Such a theory would be true with higher probability, because it cannot be attacked so easily: to falsify the first one, it is sufficient to find that the sun has stopped rising; to falsify the second one, one additionally needs the assumption that the given day has not yet been reached. Popper held that it is the least likely, or most easily falsifiable, or simplest theory (attributes which he identified as all the same thing) that explains known facts that one should rationally prefer. His opposition to positivism, which held that it is the theory most likely to be true that one should prefer, here becomes very apparent. It is impossible, Popper argues, to ensure a theory to be true; it is more important that its falsity can be detected as easily as possible.

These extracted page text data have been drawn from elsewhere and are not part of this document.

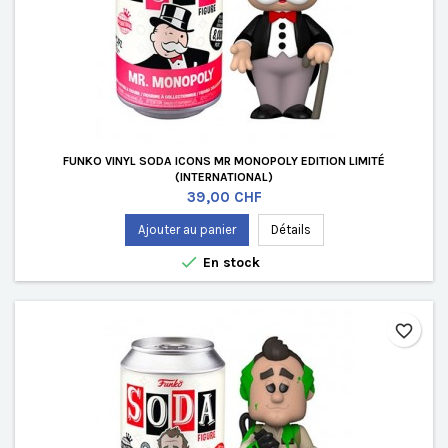
FUNKO VINYL SODA ICONS MR MONOPOLY EDITION LIMITÉ
(INTERNATIONAL)
Prix
39,00 CHF
Ajouter au panier
Détails

En stock
favorite_border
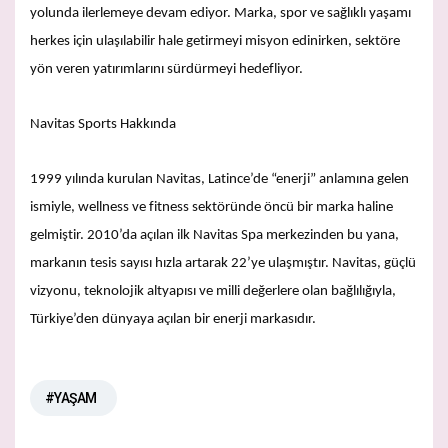
yolunda ilerlemeye devam ediyor. Marka, spor ve sağlıklı yaşamı
herkes için ulaşılabilir hale getirmeyi misyon edinirken, sektöre
yön veren yatırımlarını sürdürmeyi hedefliyor.
Navitas Sports Hakkında
1999 yılında kurulan Navitas, Latince’de “enerji” anlamına gelen
ismiyle, wellness ve fitness sektöründe öncü bir marka haline
gelmiştir. 2010’da açılan ilk Navitas Spa merkezinden bu yana,
markanın tesis sayısı hızla artarak 22’ye ulaşmıştır. Navitas, güçlü
vizyonu, teknolojik altyapısı ve milli değerlere olan bağlılığıyla,
Türkiye’den dünyaya açılan bir enerji markasıdır.
#YAŞAM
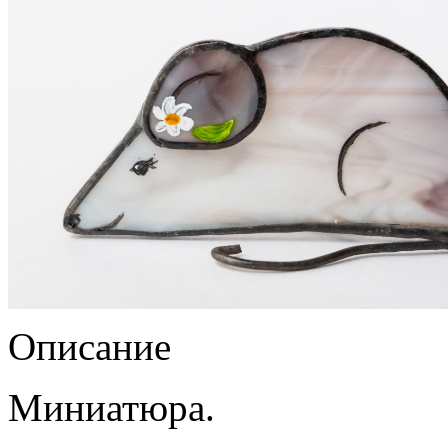
Описание
Миниатюра.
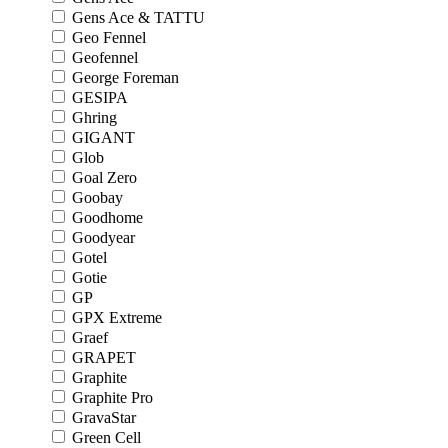
Gens Ace & TATTU
Geo Fennel
Geofennel
George Foreman
GESIPA
Ghring
GIGANT
Glob
Goal Zero
Goobay
Goodhome
Goodyear
Gotel
Gotie
GP
GPX Extreme
Graef
GRAPET
Graphite
Graphite Pro
GravaStar
Green Cell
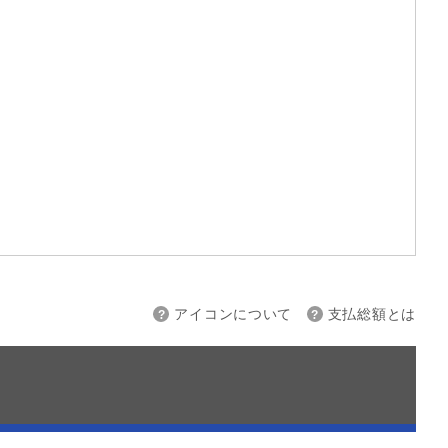
上限
～
アイコンについて
支払総額とは
接続
バックカメラ
スマートキー
ETC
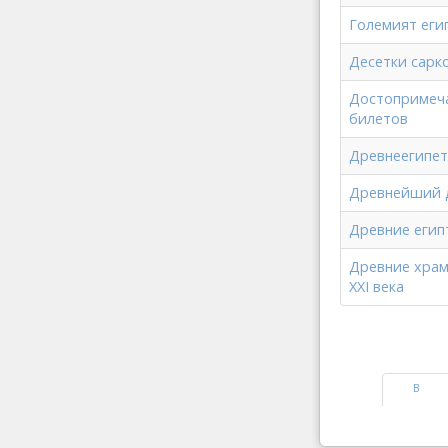
Големият еги
Десетки сарко
Достопримеча
билетов
Древнеегипет
Древнейший д
Древние егип
Древние храм
XXI века
В
начало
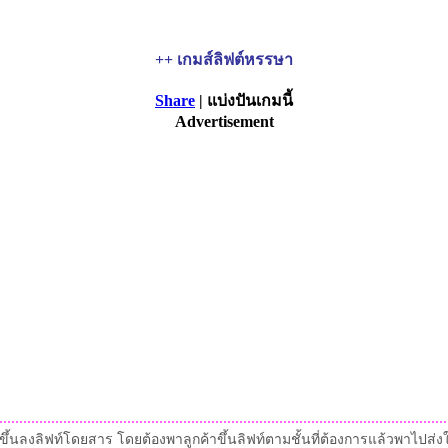
++ เกมส์ลิฟต์หรรษา
Share
| แบ่งปันเกมนี้
Advertisement
ขึ้นลงลิฟท์โดยสาร โดยต้องพาลูกค้าขึ้นลิฟท์ตามชั้นที่ต้องการแล้วพาไปส่งให้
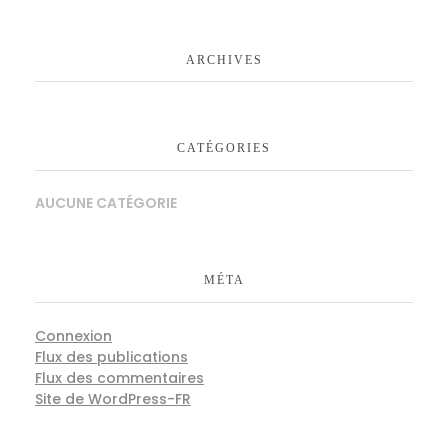
ARCHIVES
CATÉGORIES
AUCUNE CATÉGORIE
MÉTA
Connexion
Flux des publications
Flux des commentaires
Site de WordPress-FR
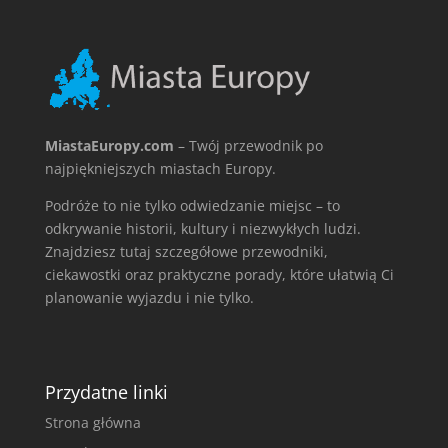
MiastaEuropy.com
– Twój przewodnik po
najpiękniejszych miastach Europy.
Podróże to nie tylko odwiedzanie miejsc – to
odkrywanie historii, kultury i niezwykłych ludzi.
Znajdziesz tutaj szczegółowe przewodniki,
ciekawostki oraz praktyczne porady, które ułatwią Ci
planowanie wyjazdu i nie tylko.
Przydatne linki
Strona główna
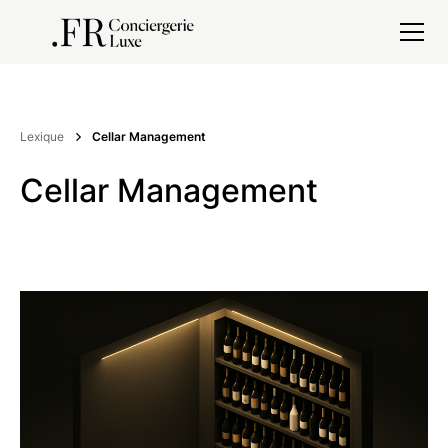
Lexique
Cellar Management
Cellar Management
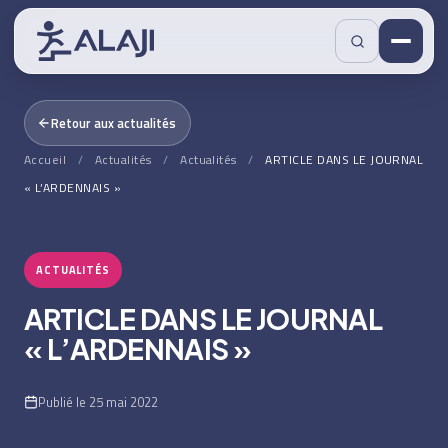
Retour aux actualités
Accueil
/
Actualités
/
Actualités
/
ARTICLE DANS LE JOURNAL
« L’ARDENNAIS »
ACTUALITÉS
ARTICLE DANS LE JOURNAL
« L’ARDENNAIS »
Publié le 25 mai 2022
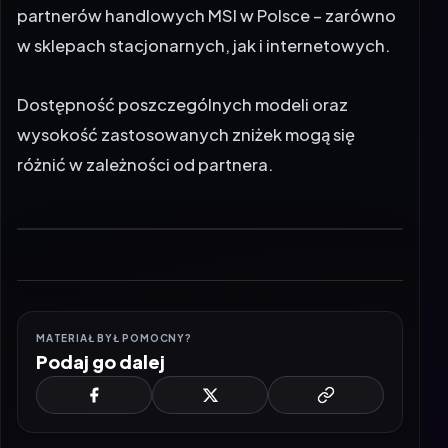
w sklepach stacjonarnych, jak i internetowych.
Dostępność poszczególnych modeli oraz
wysokość zastosowanych zniżek mogą się
różnić w zależności od partnera.
MATERIAŁ BYŁ POMOCNY?
Podaj go dalej
#msi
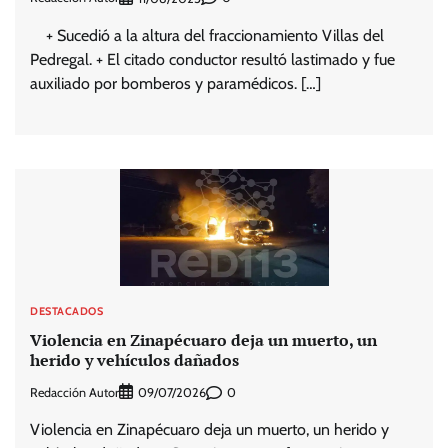
+ Sucedió a la altura del fraccionamiento Villas del
Pedregal. + El citado conductor resultó lastimado y fue
auxiliado por bomberos y paramédicos. […]
DESTACADOS
Violencia en Zinapécuaro deja un muerto, un
herido y vehículos dañados
Redacción Autor
0
09/07/2026
Violencia en Zinapécuaro deja un muerto, un herido y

Applications To Due Diligence & Investment Analysis
This means you cannot “prove” an investment thesis is correct. At best you can gather evidence to build conviction that your investment thesis is “probably” correct. In my experience much due diligence is conducted with an inductive mindset. This leaves due diligence processes vulnerable to confirmation bias.
Should we invert the process?
In other words, you would organize due diligence with the goal of falsifying an investment thesis. If the thesis cannot be falsified, you invest. As a risk management discipline, you then establish a series of easily falsifiable statements constituting “thesis breaks” (e.g. “Company A will average double-digit revenue growth over the next 3 years”). When a thesis break is triggered, the investment is re-evaluated or removed from the portfolio.
Practical Considerations
At a high level, evaluating an investment opportunity can almost always be boiled down to the following:
People: Management has integrity and is aligned with investors.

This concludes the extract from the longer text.